The records:
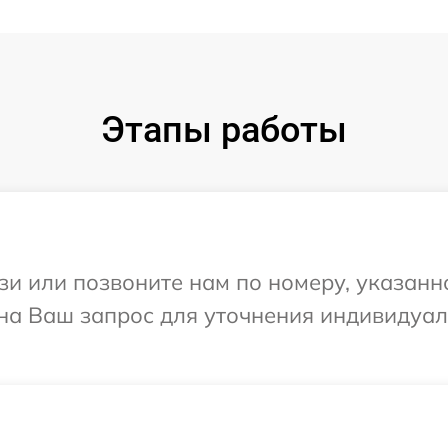
Этапы работы
и или позвоните нам по номеру, указанн
 на Ваш запрос для уточнения индивидуа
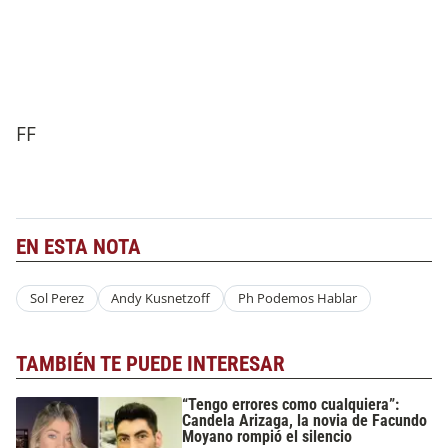
FF
EN ESTA NOTA
Sol Perez
Andy Kusnetzoff
Ph Podemos Hablar
TAMBIÉN TE PUEDE INTERESAR
“Tengo errores como cualquiera”:
Candela Arizaga, la novia de Facundo
Moyano rompió el silencio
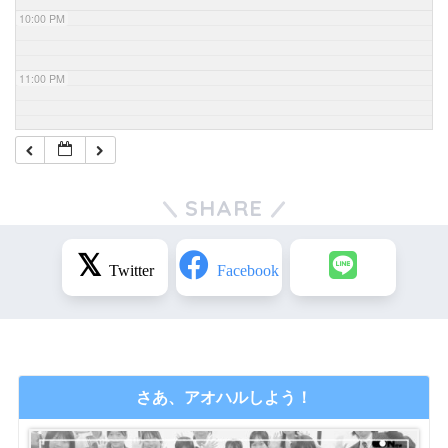
10:00 PM
11:00 PM
SHARE
さあ、アオハルしよう！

What is being asked:
From the line that holds "и или позвоните нам по номеру, указанн" down to the last line of the material above, every line is to be copied exactly, both ends included; pictures are to be omitted.

Answer box:
и или позвоните нам по номеру, указанн
 на Ваш запрос для уточнения индивидуа
FF
EN ESTA NOTA
Sol Perez
Andy Kusnetzoff
Ph Podemos Hablar
TAMBIÉN TE PUEDE INTERESAR
“Tengo errores como cualquiera”:
Candela Arizaga, la novia de Facundo
Moyano rompió el silencio
10:00 PM
11:00 PM
SHARE
さあ、アオハルしよう！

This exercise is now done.